Sally Loughlin will serve as interim principal at the Mabel I. Wilson School in Cumberland. The elementary school has exceeded its capacity; a third portable classroom will be brought in to handle the overflow.

CUMBERLAND — Sally Loughlin has had her fair share of titles during her nine years as an administrator in School Administrative District 51.

She started as director of curriculum, assessment, instruction and professional development, a title later shortened to director of academic services. And for the next year the Freeport woman will serve as interim principal at the Mabel I. Wilson School, which has pre-kindergarten through third grade students.

“Our interview process for the principal had not gotten where we’d wanted to go, and the time didn’t feel right to try again,” Loughlin said June 27, four days before assuming the role. She will work with a search team, most likely starting early next year, to find a permanent principal to begin July 1, 2020.

“It is still true that we have excellent people willing to step forward and serve as administrators,” Loughlin said. “It’s also true that there are fewer of them.”

Loughlin replaces Susie Robbins, who will temporarily take on Loughlin’s role. Robbins – who was assistant principal there from 1998-2004 and principal from 2004-2010, before assuming the head role once again in January 2016 – stepped down to follow other academic pursuits, Loughlin said, and was approached by the district to help out for another year. The SAD 51 Board of Directors approved the two appointments in June.

“What’s wonderful for both of us is, we both taught together in Gorham, then we were working together here and we did that other partnership,” Loughlin said. “So we see ourselves conferring (with) and supporting each other throughout the year.”

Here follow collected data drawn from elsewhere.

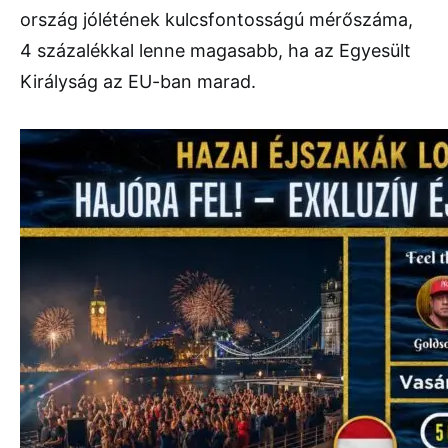
ország jólétének kulcsfontosságú mérőszáma,
4 százalékkal lenne magasabb, ha az Egyesült
Királyság az EU-ban marad.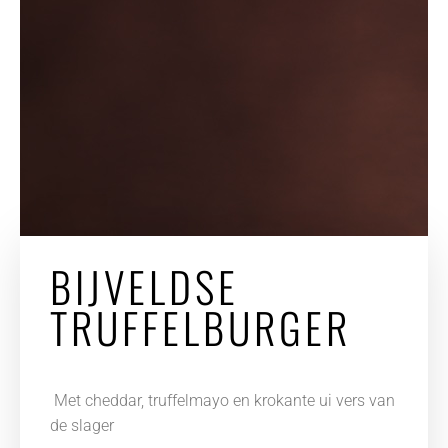
BIJVELDSE
TRUFFELBURGER
Met cheddar, truffelmayo en krokante ui
vers van
de slager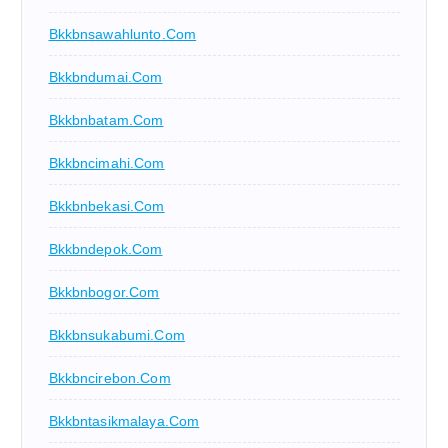
Bkkbnsawahlunto.com
Bkkbndumai.com
Bkkbnbatam.com
Bkkbncimahi.com
Bkkbnbekasi.com
Bkkbndepok.com
Bkkbnbogor.com
Bkkbnsukabumi.com
Bkkbncirebon.com
Bkkbntasikmalaya.com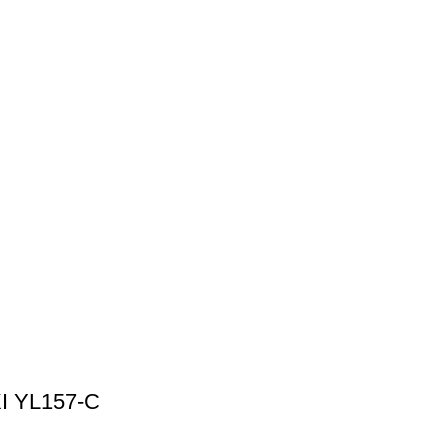
 YL157-C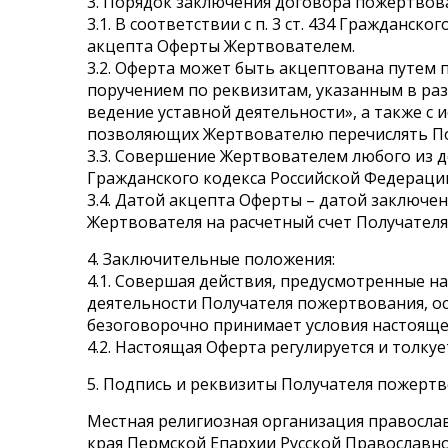
3. Порядок заключения договора пожертвов
3.1. В соответствии с п. 3 ст. 434 Граждан
акцепта Оферты Жертвователем.
3.2. Оферта может быть акцептована путем
поручением по реквизитам, указанным в раз
ведение уставной деятельности», а также с 
позволяющих Жертвователю перечислять По
3.3. Совершение Жертвователем любого из дей
Гражданского кодекса Российской Федераци
3.4. Датой акцепта Оферты – датой заключе
Жертвователя на расчетный счет Получател
4. Заключительные положения:
4.1. Совершая действия, предусмотренные 
деятельности Получателя пожертвования, ос
безоговорочно принимает условия настояще
4.2. Настоящая Оферта регулируется и толк
5. Подпись и реквизиты Получателя пожерт
Местная религиозная организация правосла
края Пермской Епархии Русской Православн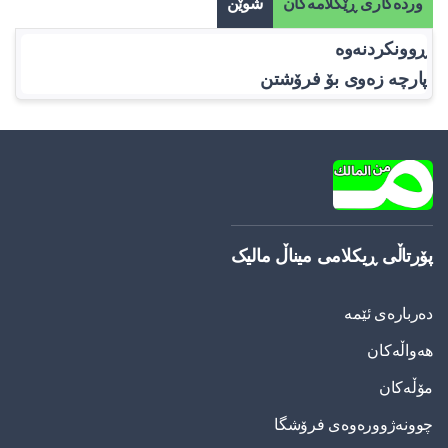
وردەکاری ڕێکلامەکان
شوێن
ڕوونکردنەوە
پارچە زەوی بۆ فرۆشتن
پۆرتاڵی ڕیکلامی میناڵ مالیک
دەربارەی ئێمە
هەواڵەکان
مۆڵەکان
چوونەژوورەوەی فرۆشگا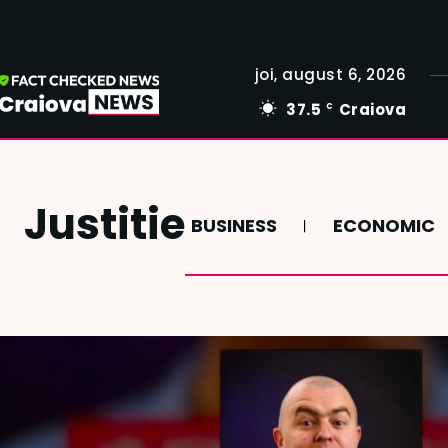
joi, august 6, 2026
37.5
Craiova
C
Justitie
BUSINESS
ECONOMIC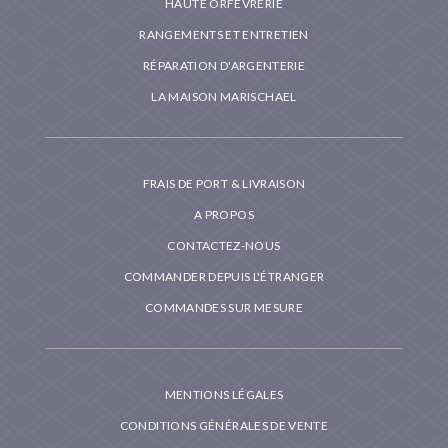
HAUTE ORFÈVRERIE
RANGEMENTS ET ENTRETIEN
RÉPARATION D'ARGENTERIE
LA MAISON MARISCHAEL
FRAIS DE PORT & LIVRAISON
A PROPOS
CONTACTEZ-NOUS
COMMANDER DEPUIS L'ÉTRANGER
COMMANDES SUR MESURE
MENTIONS LÉGALES
CONDITIONS GÉNÉRALES DE VENTE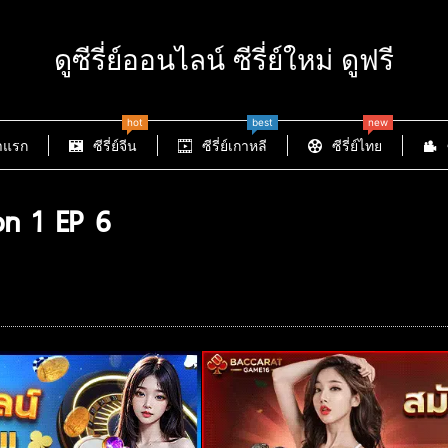
ดูซีรี่ย์ออนไลน์ ซีรี่ย์ใหม่ ดูฟรี
hot
best
new
าแรก
ซีรี่ย์จีน
ซีรี่ย์เกาหลี
ซีรี่ย์ไทย
on 1 EP 6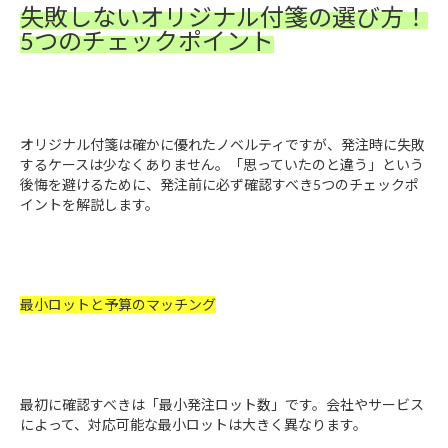
失敗しないオリジナル付箋の選び方！
5つのチェックポイント
オリジナル付箋は確かに優れたノベルティですが、発注時に失敗
するケースは少なくありません。「思っていたのと違う」という
後悔を避けるために、発注前に必ず確認すべき5つのチェックポ
イントを解説します。
最小ロットと予算のマッチング
最初に確認すべきは「最小発注ロット数」です。会社やサービス
によって、対応可能な最小ロットは大きく異なります。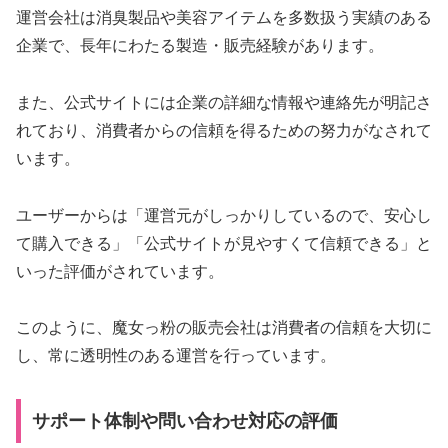
運営会社は消臭製品や美容アイテムを多数扱う実績のある
企業で、長年にわたる製造・販売経験があります。
また、公式サイトには企業の詳細な情報や連絡先が明記さ
れており、消費者からの信頼を得るための努力がなされて
います。
ユーザーからは「運営元がしっかりしているので、安心し
て購入できる」「公式サイトが見やすくて信頼できる」と
いった評価がされています。
このように、魔女っ粉の販売会社は消費者の信頼を大切に
し、常に透明性のある運営を行っています。
サポート体制や問い合わせ対応の評価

Prior to her time with SAD 51 – for which she was interim superintendent in 2013-2014, after the departure of Bob Hasson and hiring of Jeff Porter – Loughlin spent 2004-2010 as assistant superintendent in Topsham-area School Administrative District 75. She began her education career in 1987 as a third grade teacher in Gorham; that was followed by time as a curriculum director for Portland Public Schools.

Having already served in an interim leadership role with SAD 51, “I was ready for the likelihood that that would be a request coming my way again, and this one was just a thrill,” Loughlin said of taking the reins of the Wilson school.

“This is a powerhouse staff, and I’m not talking about just the teachers,” she said. “… I just hope I can honor them with not disrupting, and supporting, the things that they are already (doing).”

One major planning effort on Loughlin’s horizon will be what to do about a school that has exceeded capacity. The two-decade-old Wilson school has a capacity of about 600 students, yet an expected enrollment this fall of 671, which includes a new pre-kindergarten class of about 30. Three portable classrooms will hold about 80 students, Loughlin said.

“Part of my role … is, how do we support the Mabel I. Wilson School to exist in a positive and proactive manner, as we know we are crunched for space,” she noted.

The Cumberland-North Yarmouth district’s K-5 Task Force, which began convening this spring and includes Loughlin and Robbins, has been exploring an array of options. Ideas include an early childhood center either on the campus or in North Yarmouth, as well as an intermediate school for third graders built onto Greely Middle School, where a section for fourth and fifth grades was completed in 2014.


“The models ask, where should the expansion occur,” she explained, noting the committee has looked at 11 options. “… There’s a wide range.”

The committee aims in the months ahead to determine “where is that new facility, or what is that new enhancement,” and have a proposed bond go to voters in time for the November 2020 presidential election, Loughlin said.

The 58-year-old, who is married and has two grown children, said, “I have had a really wonderful career; I have a few years that I’m really excited about working, and then I will be excited for retirement.”

Before that happens, Loughlin has a “punch list” of things to accomplish in order to help improve SAD 51, such as completing a major literacy review. “I’m pretty passionate about some of the things we’re working on,” she said.

And of course, there are those passions at home.

“It’s funny, but anyone who knows me, I am a dog-aholic,” Loughlin said with a smile. “Which I should not say, because I have three dogs and three cats.”

“I always tell people my future, when I retire, I’ll be working to reform the prisons and do doggie daycare,” she added. “That would be my idea of the greatest future ever.”